Again, there's nothing (well you are gonna need a matching
Provides:
somehow) stopping anyone from adding
Requires: cpu(cmov)
to a package spec file, presumably because cmov is known to be used within
package executable.
The process can be done automagically as well, basically disassembling
every elf file and grepping for known i686 specific opcodes.
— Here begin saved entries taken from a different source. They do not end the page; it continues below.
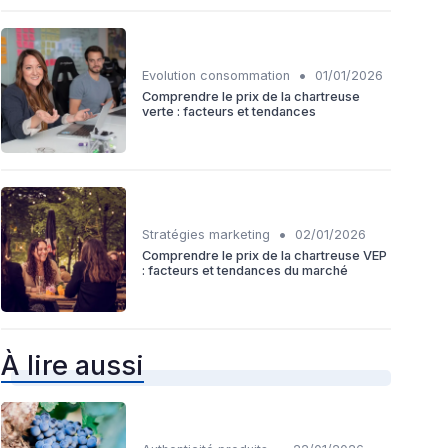
•
Evolution consommation
01/01/2026
Comprendre le prix de la chartreuse
verte : facteurs et tendances
•
Stratégies marketing
02/01/2026
Comprendre le prix de la chartreuse VEP
: facteurs et tendances du marché
À lire aussi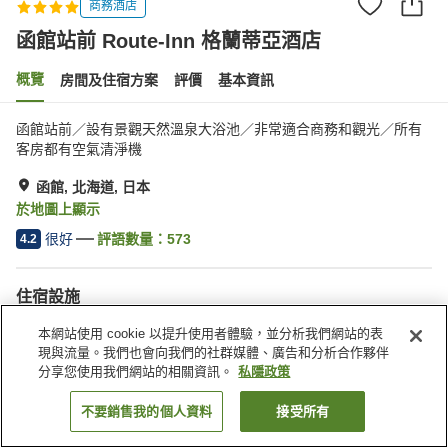
商務酒店
函館站前 Route-Inn 格蘭蒂亞酒店
概覽
房間及住宿方案
評價
基本資訊
函館站前／設有景觀天然溫泉大浴池／非常適合商務和觀光／所有
客房都有空氣清淨機
函館, 北海道, 日本
於地圖上顯示
很好
評語數量：
573
4.2
住宿設施
Wi-Fi
步行 5 分鐘可到車站
本網站使用 cookie 以提升使用者體驗，並分析我們網站的表
桑拿
餐廳
現與流量。我們也會向我們的社群媒體、廣告和分析合作夥伴
分享您使用我們網站的相關資訊。
私隱政策
主頁
日本
北海道
函館
函館站前 Route-Inn 格蘭蒂亞酒店
不要銷售我的個人資料
接受所有
找客房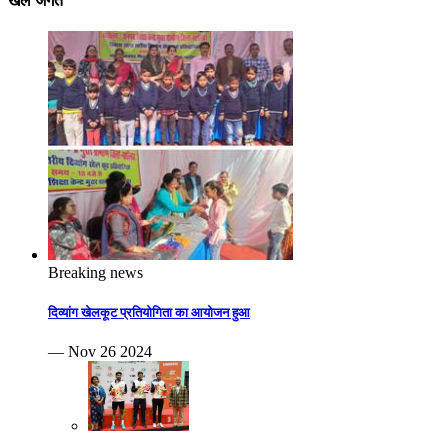
खेल जगत
Breaking news
दिव्यांग खेलकूट प्रतियोगिता का आयोजन हुआ
— Nov 26 2024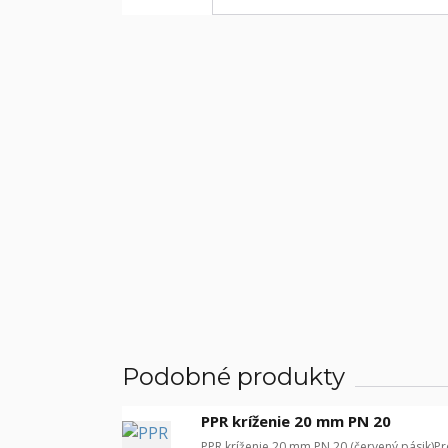
Podobné produkty
PPR kríženie 20 mm PN 20
PPR kríženie 20 mm PN 20 (červený pásik)Pre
That mechanism
is crude enough that perhaps some compiler geek would suggest a better
mechanism almost instantly ;-)
Both options appear to be fragile and error prone.
Requiring the manual addition of a dependency to the spec means lots of
package authors are going to forget to do it, making it effectively
useless as an indicator of what packages actually require (especially
because i686 packages already require CMOVcc).
Automagic dependencies are going to screw up for any piece of software
that selects different CPU optimized routines at run-time, some of which
use CMOVcc.
>And why can't we just say that i686 packages all require a
i686 variant
>that provides CMOVcc?
Because that is exactly where rpm is right now, with murky and
implicit
assumptions about what is provided and what is not, and no clear way to
identify without the artifact of inventing bogus i686 arch names (kinda
like ppc* is today, there's way too many ppc* arches, and I certainly
have no idea what distinguishing properties each has, other than
different letters after "ppc")
Well, instead of weird Requires that have to be manually inserted by the
spec author and Provides that are mysteriously provided by nothing, why
not just document exactly what the different RPM architectures mean.
This isn't as hard as you may initially think -- just say that each
target requires whatever gcc requires when optimizing for that target
with the default RPM build flags.
>Sure, there are i686 variants that don't, but what's
stopping them from
>using the generic i386 version (which is optimized for i686, anyway)?
>
And that is the lowest common denominator package naming that is
currently being used in FC4, some packages have ".i386.rpm" suffixes, yet
will not run on hw arch i386, causing user confision about every 3 months
or so, and we discuss this topic Yet Again.
Well, that's a bug, those packages should be fixed.
And if you get tired of user confusion, make a FAQ. Saying "It's in the
FAQ, dimwit." or something to that effect can be rather satisfying.